Print only the lines below from the one with "Morality and Religion" to the one with "Vinyl Flooring", both included, exactly as they stand. Leave pictures out.

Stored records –
·····

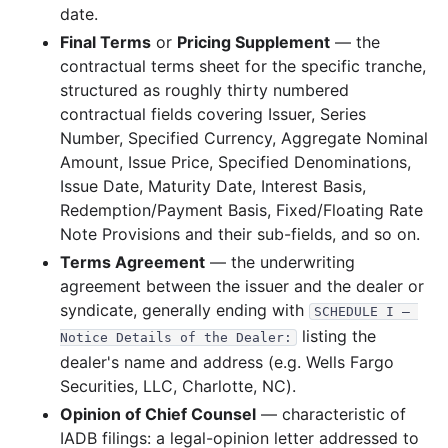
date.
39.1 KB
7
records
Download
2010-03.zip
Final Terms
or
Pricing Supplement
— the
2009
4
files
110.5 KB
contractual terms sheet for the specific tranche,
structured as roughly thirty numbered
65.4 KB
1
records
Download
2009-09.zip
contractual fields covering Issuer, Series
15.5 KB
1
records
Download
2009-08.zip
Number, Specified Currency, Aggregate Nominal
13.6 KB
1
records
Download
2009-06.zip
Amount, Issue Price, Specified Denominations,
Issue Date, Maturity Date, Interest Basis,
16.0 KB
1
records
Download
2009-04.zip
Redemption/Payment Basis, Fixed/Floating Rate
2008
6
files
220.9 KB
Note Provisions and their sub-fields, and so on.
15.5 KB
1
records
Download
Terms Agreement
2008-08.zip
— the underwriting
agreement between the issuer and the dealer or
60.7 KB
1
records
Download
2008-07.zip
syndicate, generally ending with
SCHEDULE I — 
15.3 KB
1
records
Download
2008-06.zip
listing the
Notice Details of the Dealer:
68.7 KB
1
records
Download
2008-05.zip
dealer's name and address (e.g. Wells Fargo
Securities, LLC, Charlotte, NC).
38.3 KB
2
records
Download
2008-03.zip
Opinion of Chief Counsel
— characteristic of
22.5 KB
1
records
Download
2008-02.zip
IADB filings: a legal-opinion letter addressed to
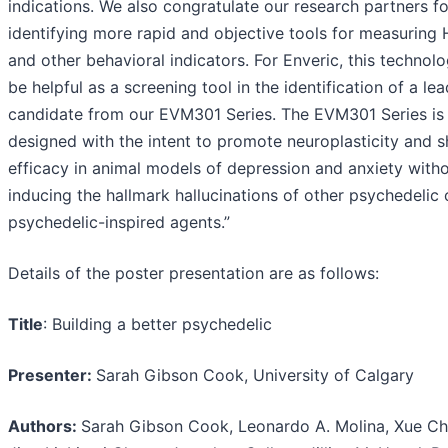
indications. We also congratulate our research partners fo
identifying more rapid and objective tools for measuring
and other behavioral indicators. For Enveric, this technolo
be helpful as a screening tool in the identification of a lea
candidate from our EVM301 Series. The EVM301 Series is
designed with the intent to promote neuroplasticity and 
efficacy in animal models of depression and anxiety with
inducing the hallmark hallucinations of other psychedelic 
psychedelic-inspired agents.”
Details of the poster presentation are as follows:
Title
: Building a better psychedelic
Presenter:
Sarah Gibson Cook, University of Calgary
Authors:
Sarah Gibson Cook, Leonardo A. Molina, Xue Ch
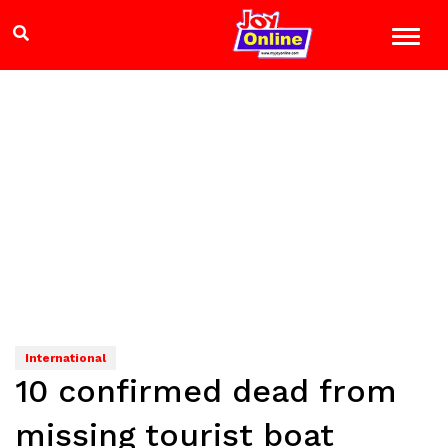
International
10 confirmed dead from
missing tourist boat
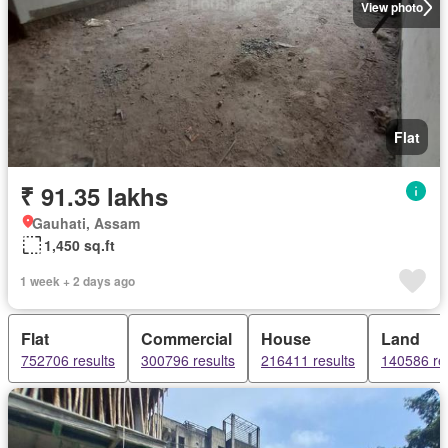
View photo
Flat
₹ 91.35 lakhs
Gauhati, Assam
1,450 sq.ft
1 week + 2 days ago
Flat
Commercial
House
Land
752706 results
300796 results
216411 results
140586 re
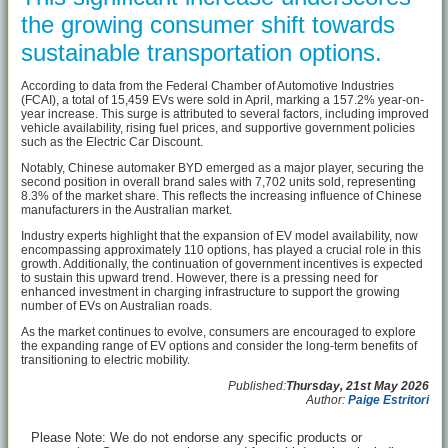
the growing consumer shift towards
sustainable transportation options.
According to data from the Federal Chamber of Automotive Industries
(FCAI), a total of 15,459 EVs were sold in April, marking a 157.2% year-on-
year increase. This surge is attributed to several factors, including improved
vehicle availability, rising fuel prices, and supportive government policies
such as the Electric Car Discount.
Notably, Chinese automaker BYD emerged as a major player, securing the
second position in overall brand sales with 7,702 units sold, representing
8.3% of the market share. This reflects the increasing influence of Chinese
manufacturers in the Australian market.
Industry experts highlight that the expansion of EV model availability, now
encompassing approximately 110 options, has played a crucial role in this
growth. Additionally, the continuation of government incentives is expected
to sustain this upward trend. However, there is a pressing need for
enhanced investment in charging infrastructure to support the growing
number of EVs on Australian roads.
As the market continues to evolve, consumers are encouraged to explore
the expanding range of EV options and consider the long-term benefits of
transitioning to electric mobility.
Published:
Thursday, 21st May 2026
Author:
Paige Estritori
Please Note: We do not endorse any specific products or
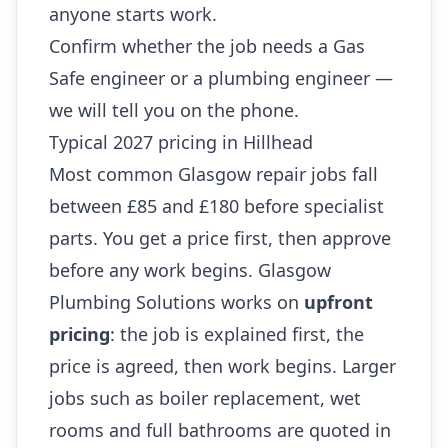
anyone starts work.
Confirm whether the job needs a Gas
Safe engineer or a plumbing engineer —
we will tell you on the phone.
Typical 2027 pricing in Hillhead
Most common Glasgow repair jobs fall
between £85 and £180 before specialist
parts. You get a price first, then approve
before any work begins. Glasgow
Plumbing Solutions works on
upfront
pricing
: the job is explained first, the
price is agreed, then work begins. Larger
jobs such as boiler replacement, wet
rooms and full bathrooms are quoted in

·····

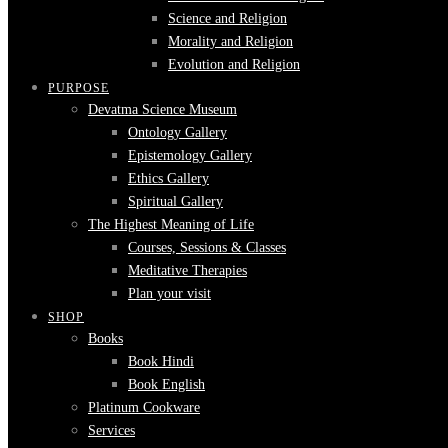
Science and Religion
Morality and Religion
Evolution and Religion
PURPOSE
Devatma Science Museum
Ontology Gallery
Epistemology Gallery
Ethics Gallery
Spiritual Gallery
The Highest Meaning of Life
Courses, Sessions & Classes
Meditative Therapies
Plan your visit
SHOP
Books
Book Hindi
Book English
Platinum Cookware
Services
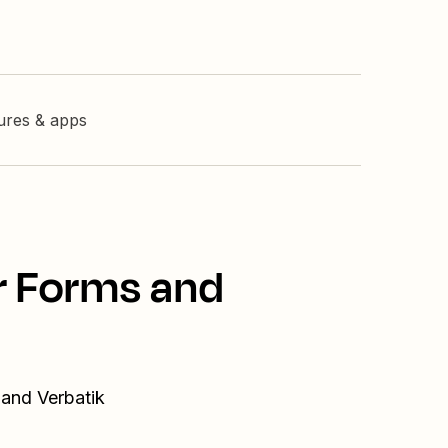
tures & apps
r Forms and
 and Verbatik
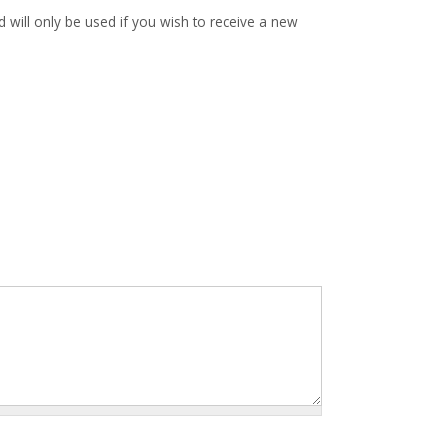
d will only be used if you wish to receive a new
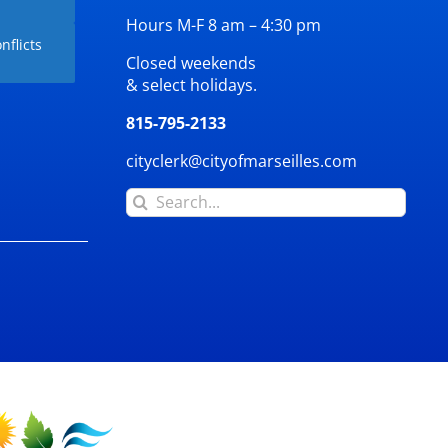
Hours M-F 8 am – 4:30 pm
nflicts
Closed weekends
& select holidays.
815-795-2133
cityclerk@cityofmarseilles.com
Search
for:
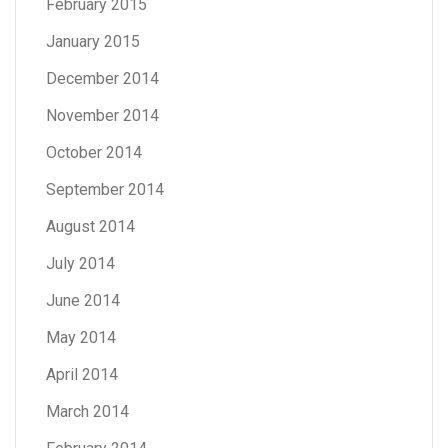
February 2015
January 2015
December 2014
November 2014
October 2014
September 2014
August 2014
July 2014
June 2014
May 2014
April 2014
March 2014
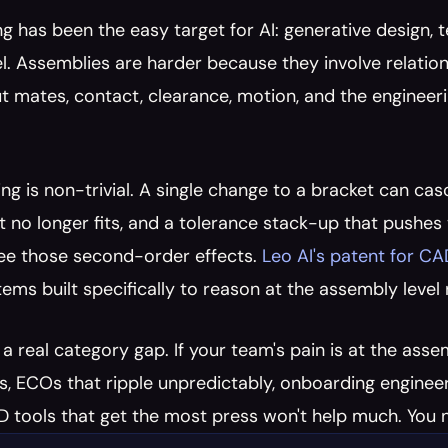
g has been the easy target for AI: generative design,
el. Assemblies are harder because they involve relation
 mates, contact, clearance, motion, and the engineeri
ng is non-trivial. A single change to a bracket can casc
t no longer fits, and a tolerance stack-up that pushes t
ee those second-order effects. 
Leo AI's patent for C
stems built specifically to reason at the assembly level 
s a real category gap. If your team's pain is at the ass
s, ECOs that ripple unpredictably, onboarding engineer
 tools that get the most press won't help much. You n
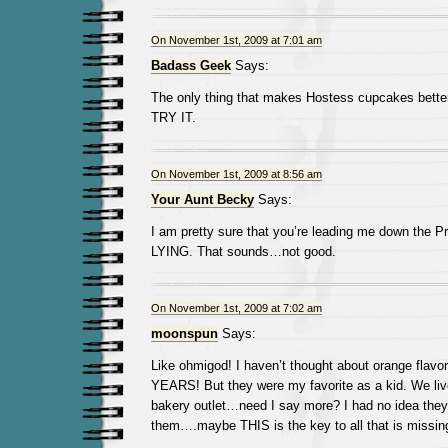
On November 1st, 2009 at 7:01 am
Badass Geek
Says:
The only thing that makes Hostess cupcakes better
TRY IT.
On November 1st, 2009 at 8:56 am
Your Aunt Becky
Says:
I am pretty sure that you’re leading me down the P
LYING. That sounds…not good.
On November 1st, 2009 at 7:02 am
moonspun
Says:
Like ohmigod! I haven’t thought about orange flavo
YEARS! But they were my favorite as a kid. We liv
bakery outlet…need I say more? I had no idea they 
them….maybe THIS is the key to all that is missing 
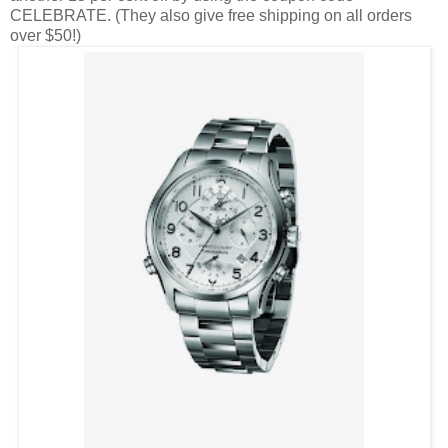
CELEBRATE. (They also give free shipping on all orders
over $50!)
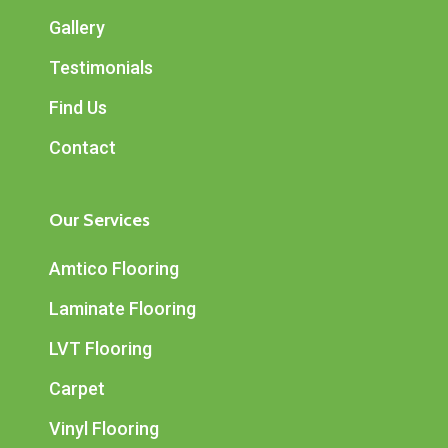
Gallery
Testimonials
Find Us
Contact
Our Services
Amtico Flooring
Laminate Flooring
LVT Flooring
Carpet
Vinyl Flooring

·····

Problem solution –
Morality and Religion
Evolution and Religion
PURPOSE
Devatma Science Museum
Ontology Gallery
Epistemology Gallery
Ethics Gallery
Spiritual Gallery
The Highest Meaning of Life
Courses, Sessions & Classes
Meditative Therapies
Plan your visit
SHOP
Books
Book Hindi
Book English
Platinum Cookware
Services
tures & apps
r Forms and
 and Verbatik
d will only be used if you wish to receive a new
Hours M-F 8 am – 4:30 pm
nflicts
Closed weekends
& select holidays.
815-795-2133
cityclerk@cityofmarseilles.com
Search
for:
February 2015
January 2015
December 2014
November 2014
October 2014
September 2014
August 2014
July 2014
June 2014
May 2014
April 2014
March 2014
g has been the easy target for AI: generative design,
el. Assemblies are harder because they involve relation
 mates, contact, clearance, motion, and the engineeri
ng is non-trivial. A single change to a bracket can casc
t no longer fits, and a tolerance stack-up that pushes t
ee those second-order effects. 
Leo AI's patent for C
stems built specifically to reason at the assembly level 
s a real category gap. If your team's pain is at the ass
s, ECOs that ripple unpredictably, onboarding engineer
 tools that get the most press won't help much. You n
On November 1st, 2009 at 7:01 am
Badass Geek
Says:
The only thing that makes Hostess cupcakes better
TRY IT.
On November 1st, 2009 at 8:56 am
Your Aunt Becky
Says:
I am pretty sure that you’re leading me down the P
LYING. That sounds…not good.
On November 1st, 2009 at 7:02 am
moonspun
Says:
Like ohmigod! I haven’t thought about orange flavo
YEARS! But they were my favorite as a kid. We liv
bakery outlet…need I say more? I had no idea they 
them….maybe THIS is the key to all that is missing 
CELEBRATE. (They also give free shipping on all orders
over $50!)
Gallery
Testimonials
Find Us
Contact
Our Services
Amtico Flooring
Laminate Flooring
LVT Flooring
Carpet
Vinyl Flooring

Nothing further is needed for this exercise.